The Competitive Edge of PRP’s Proposal
Moses Gross, Co-Chairman of PRP and Managing Trustee of the Malka Investment Trust, emphasizes that PRP’s offer is significantly better for shareholders. PRP is prepared to match Skydance's bid for Paramount Class A shares, while offering $19 per share for Class B shares, totaling approximately $8.74 billion. This offer represents a 30% premium over Skydance's proposal and about 70% more than the recent trading price that stood at $11.30.
A Vision for Paramount's Future
Daphna Edwards Ziman, Co-Chairman of PRP, underscores that the organization's commitment reaches beyond just monetary compensation. PRP aims to revitalize Paramount and its subsidiary, CBS, to create exciting new ventures within the entertainment sector. This includes plans for a new entertainment district in Los Angeles, dubbed Paramount City, which would not only enhance Paramount's brand but also generate jobs and economic stimulation.
Choosing the Right Path for Paramount
The acquisition agreement with Skydance raises concerns regarding the financial implications for Paramount's public shareholders. The deal involves a hefty $4.75 billion expenditure, which drastically reduces the percentage equity available for public stockholders after the transaction is complete. In contrast, PRP pledges to maintain a majority of the Class B stock in public hands, thus preserving investor interests.
A Call for Consideration of PRP's Offer
Gross has expressed hope that the court will rule favorably for the New York City pension systems and that the Special Committee at Paramount will seriously consider PRP’s advantageous proposal. The readiness to engage in discussions is a testament to PRP’s commitment to a transparent acquisition process that prioritizes the welfare of shareholders.

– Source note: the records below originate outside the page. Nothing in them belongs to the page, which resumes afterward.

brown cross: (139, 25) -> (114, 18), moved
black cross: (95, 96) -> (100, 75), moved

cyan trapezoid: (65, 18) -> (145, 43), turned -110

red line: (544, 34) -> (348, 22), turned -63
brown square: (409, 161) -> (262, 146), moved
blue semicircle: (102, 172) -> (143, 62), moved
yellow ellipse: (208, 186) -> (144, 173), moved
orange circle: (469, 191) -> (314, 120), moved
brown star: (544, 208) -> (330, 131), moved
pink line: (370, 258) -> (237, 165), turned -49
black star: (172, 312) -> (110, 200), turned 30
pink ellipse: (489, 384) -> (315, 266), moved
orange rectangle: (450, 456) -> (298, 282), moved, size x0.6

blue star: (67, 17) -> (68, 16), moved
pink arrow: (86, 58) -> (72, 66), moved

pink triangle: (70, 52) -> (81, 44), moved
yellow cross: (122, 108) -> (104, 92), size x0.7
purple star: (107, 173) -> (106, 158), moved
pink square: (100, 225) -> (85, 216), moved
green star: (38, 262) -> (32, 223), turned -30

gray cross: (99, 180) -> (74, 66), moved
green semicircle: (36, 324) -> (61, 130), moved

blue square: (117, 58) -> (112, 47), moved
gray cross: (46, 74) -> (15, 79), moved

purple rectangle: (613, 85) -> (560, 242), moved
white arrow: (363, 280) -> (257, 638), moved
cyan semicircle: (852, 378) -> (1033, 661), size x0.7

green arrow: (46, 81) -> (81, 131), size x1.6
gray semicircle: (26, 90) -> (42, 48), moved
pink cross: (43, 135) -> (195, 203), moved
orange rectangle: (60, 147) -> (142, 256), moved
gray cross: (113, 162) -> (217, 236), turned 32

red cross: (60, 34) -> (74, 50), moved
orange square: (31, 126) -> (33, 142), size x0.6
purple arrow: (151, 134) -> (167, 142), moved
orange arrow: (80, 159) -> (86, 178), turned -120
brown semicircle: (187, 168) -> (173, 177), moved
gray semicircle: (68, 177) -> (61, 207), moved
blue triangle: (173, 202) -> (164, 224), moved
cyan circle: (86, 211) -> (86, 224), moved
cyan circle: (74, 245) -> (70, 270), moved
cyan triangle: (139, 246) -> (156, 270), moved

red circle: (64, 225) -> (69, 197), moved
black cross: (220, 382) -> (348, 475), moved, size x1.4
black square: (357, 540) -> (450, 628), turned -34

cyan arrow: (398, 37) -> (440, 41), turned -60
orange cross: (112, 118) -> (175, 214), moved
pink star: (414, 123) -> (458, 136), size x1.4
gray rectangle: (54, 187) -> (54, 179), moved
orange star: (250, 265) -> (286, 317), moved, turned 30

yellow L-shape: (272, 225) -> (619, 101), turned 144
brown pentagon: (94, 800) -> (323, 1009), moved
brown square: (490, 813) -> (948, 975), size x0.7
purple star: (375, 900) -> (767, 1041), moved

About Project Rise Partners
Project Rise Partners is comprised of Rise Beyond LLC, a special purpose entity established for the acquisition of Paramount Global. PRP formulated and subsequently enhanced its offer throughout recent months and has secured funding commitments that could reach up to $8.8 billion. The strategy outlines a broad vision for growth, capitalizing on expertise in various domains including content creation, real estate, technology, and more.
Frequently Asked Questions
What is the primary objective of Project Rise Partners?
Project Rise Partners aims to secure a favorable acquisition of Paramount Global that benefits shareholders ultimately, providing a better offer than the proposed Skydance media deal.
What are the key components of PRP's offer?
PRP focuses on offering $19 per share for Paramount's Class B stock, which is significantly higher than the competing offer from Skydance Media.
How does PRP plan to enhance Paramount's brand?
PRP plans to establish Paramount City, a new entertainment hub in Los Angeles, supporting various creative endeavors and job creation.
Why is the lawsuit significant?
The lawsuit aims to ensure that the Paramount board respects their fiduciary duties and considers the superior offer from PRP rather than proceeding with Skydance’s less favorable deal.
What can shareholders expect from PRP's acquisition strategy?
Shareholders can expect a more robust commitment to their interests, with PRP promising to keep a majority of the Class B shares available for public stockholders, unlike the potential dilution seen with Skydance's proposal.